Увидев подавление в 1848 году восстания рабочих парижских предместий победившей буржуазией, Герцен разочаровался в капиталистическом Западе и поставил ему горький диагноз: «Мещанство». До Герцена слово «мещанство» понималось как сословная, а после него – как интегральная духовная характеристика: политическое и экономическое господство буржуазии, подмена духовных ценностей коммерческими, стирание и обмельчание личности, наступление «внутреннего варвара», торжество пошлости, заурядности, разрушение (под влиянием буржуазной индустрии) отдельной личности, культуры и солидарности между людьми. Западное мещанство, осознал Герцен, основано на «безусловном самодержавии собственности».

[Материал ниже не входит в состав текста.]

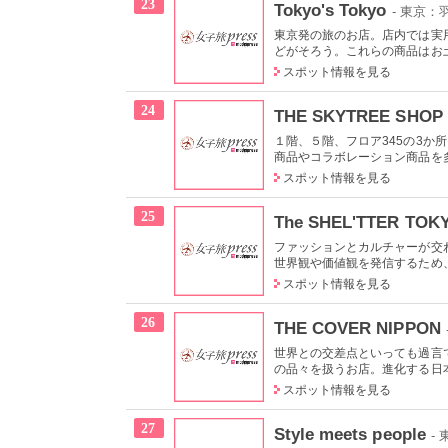
23
Tokyo's Tokyo
- 東京：
東京発の旅のお店。店内では実
どがそろう。これらの商品はお土
スポット情報を見る
24
THE SKYTREE SHOP
１階、５階、フロア345の3
商品やコラボレーション商品を多
スポット情報を見る
25
The SHEL'TTER TOK
ファッションとカルチャーが交
世界観や価値観を発信するため、
スポット情報を見る
26
THE COVER NIPPON
世界との交差点といっても過言
の品々を扱うお店。進化する日本
スポット情報を見る
27
Style meets people
-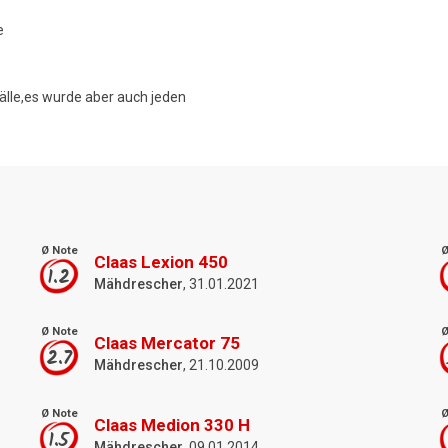
e
älle,es wurde aber auch jeden
Ø Note
Ø
Claas Lexion 450
1.2
Mähdrescher
, 31.01.2021
Ø Note
Ø
Claas Mercator 75
2.7
Mähdrescher
, 21.10.2009
Ø Note
Ø
Claas Medion 330 H
1.5
Mähdrescher
, 09.01.2014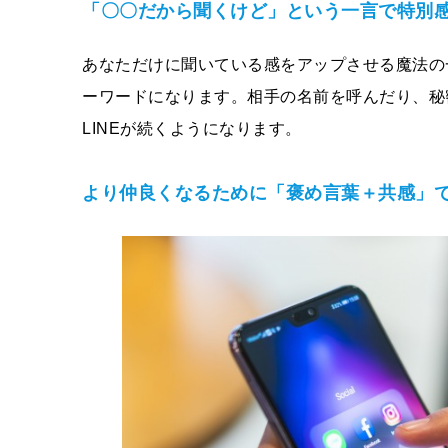
「〇〇だから聞くけど」という一言で特別
あなただけに聞いている感をアップさせる魔法の
ーワードになります。相手の名前を呼んだり、秘
LINEが続くようになります。
より仲良くなるために「褒め言葉＋共感」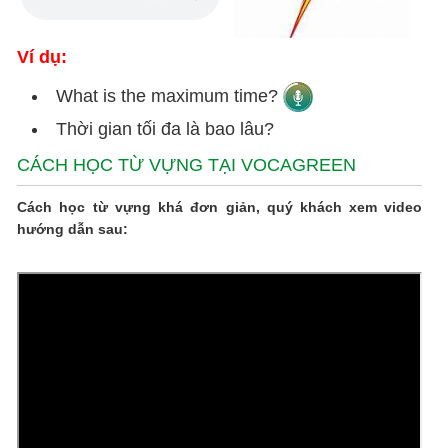
Ví dụ:
What is the maximum time?
Thời gian tối đa là bao lâu?
CÁCH HỌC TỪ VỰNG TẠI VOCAGREEN
Cách học từ vựng khá đơn giản, quý khách xem video
hướng dẫn sau: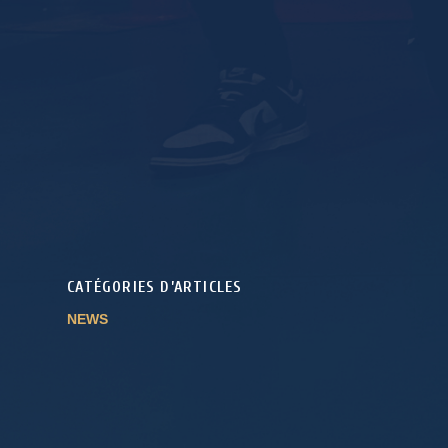
CATÉGORIES D’ARTICLES
NEWS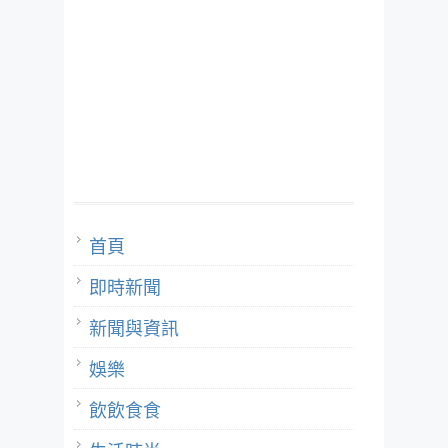
首頁
即時新聞
新聞與資訊
娛樂
飲飲食食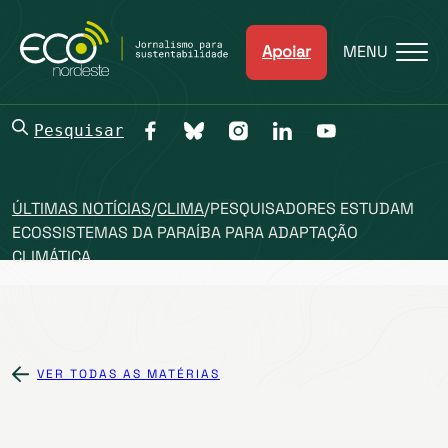
Apoiar
MENU
Pesquisar
ÚLTIMAS NOTÍCIAS
/
CLIMA
/
PESQUISADORES ESTUDAM
ECOSSISTEMAS DA PARAÍBA PARA ADAPTAÇÃO
CLIMÁTICA
VER TODAS AS MATÉRIAS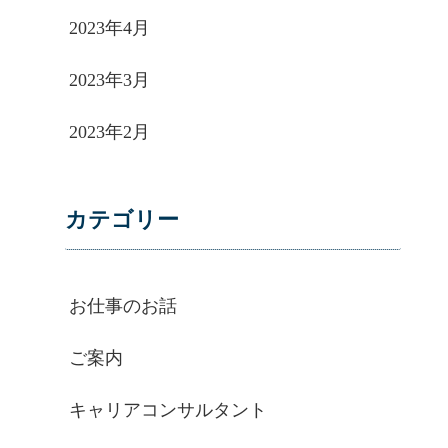
2023年4月
2023年3月
2023年2月
カテゴリー
お仕事のお話
ご案内
キャリアコンサルタント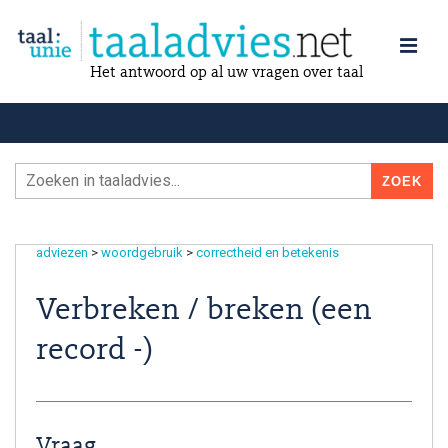
Het antwoord op al uw vragen over taal
adviezen
>
woordgebruik
>
correctheid en betekenis
Verbreken / breken (een
record -)
Vraag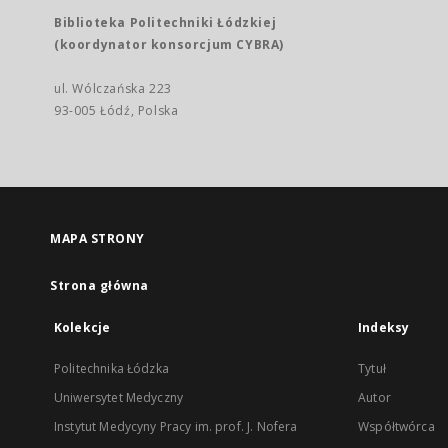
Biblioteka Politechniki Łódzkiej
(koordynator konsorcjum CYBRA)
ul. Wólczańska 223
93-005 Łódź, Polska
MAPA STRONY
Strona główna
Kolekcje
Indeksy
Politechnika Łódzka
Tytuł
Uniwersytet Medyczny
Autor
Instytut Medycyny Pracy im. prof. J. Nofera
Współtwórca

Однако в России, полагал Герцен, сохранилась крестьянская община (с её коллективизмом, самоуправлением и неприятием частной собственности). Она-то и может стать зародышем того общества, к которому стремятся теоретики западного социализма: сочетать западный идеал свободы личности и российское начало общинного коллективизма. В этом Герцен видел надежду и спасение России, способной пройти между Сциллой буржуазного мещанства и Харибдой царского деспотизма, извлекая уроки из ошибок и бедствий Европы. «Прошлое русского народа темно, его настоящее ужасно, но у него есть право на будущее», – полагал Герцен.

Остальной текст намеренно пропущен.